STORED DATA below:
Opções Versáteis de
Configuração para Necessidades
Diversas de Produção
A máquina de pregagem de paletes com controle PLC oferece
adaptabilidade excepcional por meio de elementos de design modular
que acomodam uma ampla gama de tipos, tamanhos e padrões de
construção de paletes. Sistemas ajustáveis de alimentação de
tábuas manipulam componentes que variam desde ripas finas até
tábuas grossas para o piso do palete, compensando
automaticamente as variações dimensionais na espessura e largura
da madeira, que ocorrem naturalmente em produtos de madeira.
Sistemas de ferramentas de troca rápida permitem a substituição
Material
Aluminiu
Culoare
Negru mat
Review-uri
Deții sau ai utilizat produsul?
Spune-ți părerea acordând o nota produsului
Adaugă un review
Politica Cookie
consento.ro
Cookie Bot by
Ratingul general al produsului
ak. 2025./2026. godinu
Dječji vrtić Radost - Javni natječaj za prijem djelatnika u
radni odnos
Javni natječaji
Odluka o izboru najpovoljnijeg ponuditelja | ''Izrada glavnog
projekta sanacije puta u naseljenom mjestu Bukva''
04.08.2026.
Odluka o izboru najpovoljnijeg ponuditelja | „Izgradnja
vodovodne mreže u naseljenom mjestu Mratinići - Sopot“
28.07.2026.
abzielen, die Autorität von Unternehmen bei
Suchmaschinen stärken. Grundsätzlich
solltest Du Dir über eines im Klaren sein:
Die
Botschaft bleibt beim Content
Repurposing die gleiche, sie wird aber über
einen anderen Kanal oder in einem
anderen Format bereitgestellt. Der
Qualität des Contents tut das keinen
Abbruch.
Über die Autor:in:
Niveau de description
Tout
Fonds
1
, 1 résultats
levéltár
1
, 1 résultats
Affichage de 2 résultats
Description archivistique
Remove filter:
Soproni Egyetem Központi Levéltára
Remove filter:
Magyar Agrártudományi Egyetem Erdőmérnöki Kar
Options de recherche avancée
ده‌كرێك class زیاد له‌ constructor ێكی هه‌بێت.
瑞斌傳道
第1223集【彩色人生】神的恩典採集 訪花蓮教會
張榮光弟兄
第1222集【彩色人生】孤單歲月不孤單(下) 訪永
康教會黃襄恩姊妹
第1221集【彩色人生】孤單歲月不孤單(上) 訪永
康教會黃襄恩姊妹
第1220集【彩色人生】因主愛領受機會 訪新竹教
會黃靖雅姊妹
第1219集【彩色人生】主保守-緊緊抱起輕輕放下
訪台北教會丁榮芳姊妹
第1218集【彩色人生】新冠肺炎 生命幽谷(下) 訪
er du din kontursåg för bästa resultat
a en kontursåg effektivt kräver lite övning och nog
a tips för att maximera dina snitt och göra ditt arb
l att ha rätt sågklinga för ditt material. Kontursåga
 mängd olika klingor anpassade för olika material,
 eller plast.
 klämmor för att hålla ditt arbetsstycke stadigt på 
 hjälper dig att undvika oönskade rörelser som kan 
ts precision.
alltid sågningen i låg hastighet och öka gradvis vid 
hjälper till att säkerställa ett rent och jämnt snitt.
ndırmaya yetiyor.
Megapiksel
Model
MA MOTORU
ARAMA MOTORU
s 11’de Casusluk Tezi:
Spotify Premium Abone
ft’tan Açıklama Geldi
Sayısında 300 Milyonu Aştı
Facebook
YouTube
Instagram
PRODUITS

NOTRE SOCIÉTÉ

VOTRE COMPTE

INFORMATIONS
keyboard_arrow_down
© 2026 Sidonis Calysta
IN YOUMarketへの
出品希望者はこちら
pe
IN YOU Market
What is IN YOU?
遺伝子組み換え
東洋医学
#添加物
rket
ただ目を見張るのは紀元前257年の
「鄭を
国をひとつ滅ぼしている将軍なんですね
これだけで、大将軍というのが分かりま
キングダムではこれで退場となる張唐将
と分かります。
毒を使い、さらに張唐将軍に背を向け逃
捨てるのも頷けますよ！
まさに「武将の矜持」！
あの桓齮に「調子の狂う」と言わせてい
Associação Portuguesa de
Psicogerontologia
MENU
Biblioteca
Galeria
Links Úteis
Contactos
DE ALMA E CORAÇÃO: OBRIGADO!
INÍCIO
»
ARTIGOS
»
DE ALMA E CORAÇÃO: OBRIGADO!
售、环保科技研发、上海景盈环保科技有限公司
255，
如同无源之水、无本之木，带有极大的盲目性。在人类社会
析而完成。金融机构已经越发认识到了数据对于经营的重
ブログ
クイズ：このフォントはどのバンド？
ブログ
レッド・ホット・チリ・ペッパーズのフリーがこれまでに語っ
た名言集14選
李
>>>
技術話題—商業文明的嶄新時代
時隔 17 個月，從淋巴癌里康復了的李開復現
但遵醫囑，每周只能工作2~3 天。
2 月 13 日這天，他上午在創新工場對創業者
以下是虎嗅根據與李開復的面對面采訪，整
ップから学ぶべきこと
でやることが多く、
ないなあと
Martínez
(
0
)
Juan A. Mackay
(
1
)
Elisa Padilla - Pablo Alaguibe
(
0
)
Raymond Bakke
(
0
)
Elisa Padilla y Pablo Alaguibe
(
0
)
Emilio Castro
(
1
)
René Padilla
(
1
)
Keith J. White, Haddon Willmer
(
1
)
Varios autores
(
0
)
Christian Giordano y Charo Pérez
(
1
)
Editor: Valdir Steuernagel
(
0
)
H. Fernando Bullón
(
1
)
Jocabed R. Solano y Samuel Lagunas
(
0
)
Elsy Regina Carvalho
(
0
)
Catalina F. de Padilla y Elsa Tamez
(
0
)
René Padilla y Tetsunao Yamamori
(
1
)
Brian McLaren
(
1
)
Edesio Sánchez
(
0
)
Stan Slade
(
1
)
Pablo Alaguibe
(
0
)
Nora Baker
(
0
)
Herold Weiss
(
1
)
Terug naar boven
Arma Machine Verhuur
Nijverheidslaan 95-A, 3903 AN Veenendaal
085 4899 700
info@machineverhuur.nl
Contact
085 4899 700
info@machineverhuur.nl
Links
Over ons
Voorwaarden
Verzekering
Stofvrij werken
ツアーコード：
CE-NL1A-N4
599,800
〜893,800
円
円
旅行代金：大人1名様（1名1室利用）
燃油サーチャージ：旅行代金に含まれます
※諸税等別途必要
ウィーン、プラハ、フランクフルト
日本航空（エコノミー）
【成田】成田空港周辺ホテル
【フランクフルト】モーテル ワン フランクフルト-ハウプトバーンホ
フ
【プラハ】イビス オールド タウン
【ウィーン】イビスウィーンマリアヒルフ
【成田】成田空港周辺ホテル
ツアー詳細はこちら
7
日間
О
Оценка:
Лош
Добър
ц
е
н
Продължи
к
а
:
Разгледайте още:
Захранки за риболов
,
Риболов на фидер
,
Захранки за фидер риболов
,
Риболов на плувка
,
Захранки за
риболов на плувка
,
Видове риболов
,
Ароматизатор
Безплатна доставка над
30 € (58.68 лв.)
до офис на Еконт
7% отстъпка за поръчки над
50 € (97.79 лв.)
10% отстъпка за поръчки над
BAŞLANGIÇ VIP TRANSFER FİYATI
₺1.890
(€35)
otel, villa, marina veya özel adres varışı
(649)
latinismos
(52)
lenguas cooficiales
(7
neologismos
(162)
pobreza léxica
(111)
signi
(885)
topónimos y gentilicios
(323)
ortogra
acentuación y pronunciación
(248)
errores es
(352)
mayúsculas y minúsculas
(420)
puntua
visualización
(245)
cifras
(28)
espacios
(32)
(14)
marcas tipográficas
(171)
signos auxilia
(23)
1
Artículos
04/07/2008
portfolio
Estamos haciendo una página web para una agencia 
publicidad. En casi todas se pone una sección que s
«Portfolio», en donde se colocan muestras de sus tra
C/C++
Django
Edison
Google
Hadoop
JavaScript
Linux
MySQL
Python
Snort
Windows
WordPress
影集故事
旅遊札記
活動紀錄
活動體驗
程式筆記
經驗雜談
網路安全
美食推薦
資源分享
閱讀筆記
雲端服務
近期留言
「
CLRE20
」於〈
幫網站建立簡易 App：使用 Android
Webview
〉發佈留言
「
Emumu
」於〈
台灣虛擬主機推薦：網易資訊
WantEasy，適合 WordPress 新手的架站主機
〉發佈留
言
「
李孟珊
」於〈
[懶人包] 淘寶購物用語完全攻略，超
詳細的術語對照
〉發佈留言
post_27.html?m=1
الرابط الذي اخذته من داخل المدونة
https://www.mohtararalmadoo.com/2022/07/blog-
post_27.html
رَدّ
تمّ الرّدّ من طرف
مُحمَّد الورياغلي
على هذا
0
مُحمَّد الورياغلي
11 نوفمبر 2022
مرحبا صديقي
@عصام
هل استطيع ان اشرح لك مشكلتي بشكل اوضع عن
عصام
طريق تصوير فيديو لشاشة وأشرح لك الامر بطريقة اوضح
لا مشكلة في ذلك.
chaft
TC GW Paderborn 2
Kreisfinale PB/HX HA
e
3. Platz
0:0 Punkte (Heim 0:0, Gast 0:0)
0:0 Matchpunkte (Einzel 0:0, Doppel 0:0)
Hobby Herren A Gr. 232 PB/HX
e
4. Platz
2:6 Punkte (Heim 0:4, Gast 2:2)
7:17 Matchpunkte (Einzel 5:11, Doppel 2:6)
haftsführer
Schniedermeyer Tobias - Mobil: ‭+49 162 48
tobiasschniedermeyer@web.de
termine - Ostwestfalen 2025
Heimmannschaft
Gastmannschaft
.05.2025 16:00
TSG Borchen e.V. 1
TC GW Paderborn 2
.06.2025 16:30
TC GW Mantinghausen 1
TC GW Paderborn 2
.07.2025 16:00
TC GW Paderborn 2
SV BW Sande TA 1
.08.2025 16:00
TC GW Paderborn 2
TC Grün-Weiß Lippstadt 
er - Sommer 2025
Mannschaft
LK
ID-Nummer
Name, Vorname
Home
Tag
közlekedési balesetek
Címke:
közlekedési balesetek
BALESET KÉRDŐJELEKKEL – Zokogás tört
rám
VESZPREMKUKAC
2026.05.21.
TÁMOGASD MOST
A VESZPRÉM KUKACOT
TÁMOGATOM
End of STORED DATA.
> WHAT THIS TASK INVOLVES: Pick every line from the listing holding the string "Pablo", and copy it.

> FINAL ANSWER:
Elisa Padilla - Pablo Alaguibe
Elisa Padilla y Pablo Alaguibe
Pablo Alaguibe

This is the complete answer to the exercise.